Ticaret Bakanlığı verilerine göre,

İsrail ile dış ticaret hacmi,

4 milyar 464 milyon doları ihracat,

1 milyar 601 milyon doları ithalat olmak üzere,

6 milyar 65 milyon dolar düzeyinde gerçekleşti.

2017 yılında Türkiye,

İsrail'in en çok ithalat yaptığı 6. ülke olurken, en çok ihracat yaptığı 11. ülke olmuştu.

Yani işler karşılıklı olarak görüntüde kötü ama gerçekte "tıkırında" gidiyor.

Şimdi diyeceksiniz "Nasıl olur bu?"

Müslümanların kutsal saydığı Kudüs’ü işgal eden bir ülkeyle ticari ilişkiler hız kesmeden her geçen gün nasıl büyür diye.

Basbayağı büyür.

Değerli okurlarım ben buralara takılmıyorum benim asıl takıldığım nokta şu:

Benim asıl anlatmak istediğim konu farklı,

Biz bırakalım İsrail’le ne yapıp yapmadığımıza da

Biz yıllarca PKK ile mücadele ederken uğrunda neredeyse naralar düzdüğümüz Filistin bizim için ne yapmış gelin ona bir göz atalım.

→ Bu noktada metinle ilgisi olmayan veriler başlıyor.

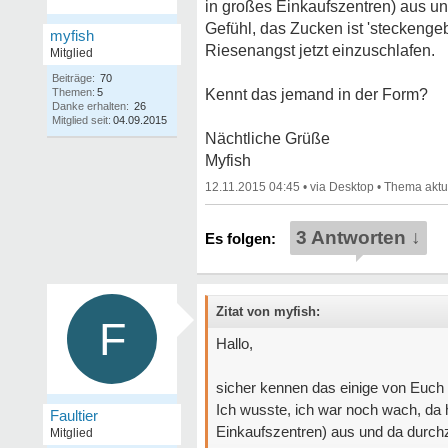
in großes Einkaufszentren) aus un
Gefühl, das Zucken ist 'steckengeb
myfish
Riesenangst jetzt einzuschlafen.
Mitglied
Beiträge:
70
Themen:
5
Kennt das jemand in der Form?
Danke erhalten:
26
Mitglied seit:
04.09.2015
Nächtliche Grüße
Myfish
12.11.2015 04:45
•
•
3 Antworten ↓
Zitat von myfish:
F
Hallo,
sicher kennen das einige von Euch
Ich wusste, ich war noch wach, da ha
Faultier
Einkaufszentren) aus und da durchz
Mitglied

Emperyalizmin güdümünde ve işgali altında olan bir şehre biz Müslüman Türk dünyası tepki gösterirken itiraz ederken, karşı çıkarken,

Peki, aynı duyarlılığı Filistin’den bize karşı gösterdi mi?

Göreniniz şahit olanınız veya işiteniniz oldu mu?

1969 yılında Deniz Gezmiş ve arkadaşları İsrail zulmünde olan Filistin’e silahlı direnişe destek vermek için giderlerken,

İsrail’e karşı savaşırken,

Bizim 1980’li yıllardan beri PKK terör örgütüyle mücadele ettiğimizi bilen Filistin,

Bu mücadele de;

Askerimizi,

Polisimizi,

Öğretmenimizi,

Çoluk çocuk binlerce sivil vatandaşımızı şehit verirken,

Filistin’den PKK terör örgütüne karşı bir kınama,

Bir açıklama,

Bir tepki duyanınız oldu mu?

Tam tersi sürekli Türkiye karşıtı siyaset izlemiştir.

Türklerin Filistin’e bu kadar destek çıkmasına rağmen.

Sürekli Türk düşmanlığı izleyen bir çizgisi lmuştur.

Filistin dediğimiz ülkenin önce bayrağına bakalım,

Bayrağındaki üç dikey şerit;

Abbasi, Emevi ve Fatimi hilafetlerini simgeler…

Kırmızı üçgen ise Arapların Türklere karşı gerçekleştirdiği isyanın ve akıtılan kanların sembolüdür.

Adamlar açık açık Türk düşmanı…

Koşa koşa sözde Ermeni soykırımını tanıdı…

Türkiye'nin terör tehdidini ortadan kaldırmak için,

Suriye'nin kuzeyine başlattığı operasyonu kınadı…

Libya ile yaptığımız anlaşmaya karşı çıktığı gibi bir de diğer cephede yer aldı.

Birleşmiş Milletler de tek bir kez lehimize oy kullanmadı.

Ortaklık teklif etmemize karşın,

Doğu Akdeniz doğalgazları için,

"Kıbrıs Rum Kesimi ve Yunanistan ile anlaşma imzaladı"

İşte öve öve bitiremediğimiz Filistin bu kadar Türkiye karşıtı politika belirleyen Türk düşmanı.

Hani bir söz vardır ayıdan post Araptan dost olmaz diye.

Kim demişse vallahi doğru demiş tallahi doğru demiş.